§ **Your goal**
Reproduce the lines below exactly. Skip images.

Data excerpts:
########

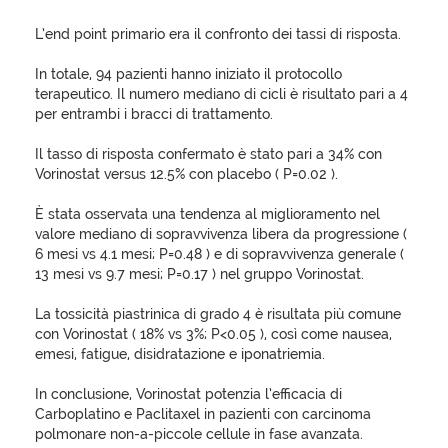
L’end point primario era il confronto dei tassi di risposta.
In totale, 94 pazienti hanno iniziato il protocollo
terapeutico. Il numero mediano di cicli è risultato pari a 4
per entrambi i bracci di trattamento.
Il tasso di risposta confermato è stato pari a 34% con
Vorinostat versus 12.5% con placebo ( P=0.02 ).
È stata osservata una tendenza al miglioramento nel
valore mediano di sopravvivenza libera da progressione (
6 mesi vs 4.1 mesi; P=0.48 ) e di sopravvivenza generale (
13 mesi vs 9.7 mesi; P=0.17 ) nel gruppo Vorinostat.
La tossicità piastrinica di grado 4 è risultata più comune
con Vorinostat ( 18% vs 3%; P<0.05 ), così come nausea,
emesi, fatigue, disidratazione e iponatriemia.
In conclusione, Vorinostat potenzia l’efficacia di
Carboplatino e Paclitaxel in pazienti con carcinoma
polmonare non-a-piccole cellule in fase avanzata.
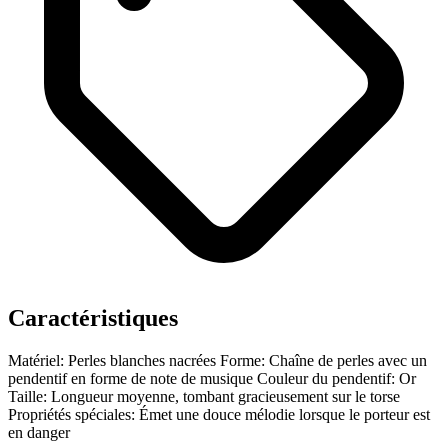
Caractéristiques
Matériel: Perles blanches nacrées
Forme: Chaîne de perles avec un
pendentif en forme de note de musique
Couleur du pendentif: Or
Taille: Longueur moyenne, tombant gracieusement sur le torse
Propriétés spéciales: Émet une douce mélodie lorsque le porteur est
en danger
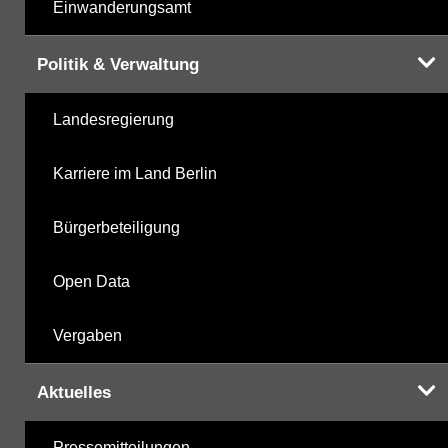
Einwanderungsamt
Politik & Verwaltung
Landesregierung
Karriere im Land Berlin
Bürgerbeteiligung
Open Data
Vergaben
Aktuelles
Pressemitteilungen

########

§ **Exercise solution**
L’end point primario era il confronto dei tassi di risposta.
In totale, 94 pazienti hanno iniziato il protocollo
terapeutico. Il numero mediano di cicli è risultato pari a 4
per entrambi i bracci di trattamento.
Il tasso di risposta confermato è stato pari a 34% con
Vorinostat versus 12.5% con placebo ( P=0.02 ).
È stata osservata una tendenza al miglioramento nel
valore mediano di sopravvivenza libera da progressione (
6 mesi vs 4.1 mesi; P=0.48 ) e di sopravvivenza generale (
13 mesi vs 9.7 mesi; P=0.17 ) nel gruppo Vorinostat.
La tossicità piastrinica di grado 4 è risultata più comune
con Vorinostat ( 18% vs 3%; P<0.05 ), così come nausea,
emesi, fatigue, disidratazione e iponatriemia.
In conclusione, Vorinostat potenzia l’efficacia di
Carboplatino e Paclitaxel in pazienti con carcinoma
polmonare non-a-piccole cellule in fase avanzata.
Caractéristiques
Matériel: Perles blanches nacrées
Forme: Chaîne de perles avec un
pendentif en forme de note de musique
Couleur du pendentif: Or
Taille: Longueur moyenne, tombant gracieusement sur le torse
Propriétés spéciales: Émet une douce mélodie lorsque le porteur est
en danger
Einwanderungsamt
Politik & Verwaltung
Landesregierung
Karriere im Land Berlin
Bürgerbeteiligung
Open Data
Vergaben
Aktuelles
Pressemitteilungen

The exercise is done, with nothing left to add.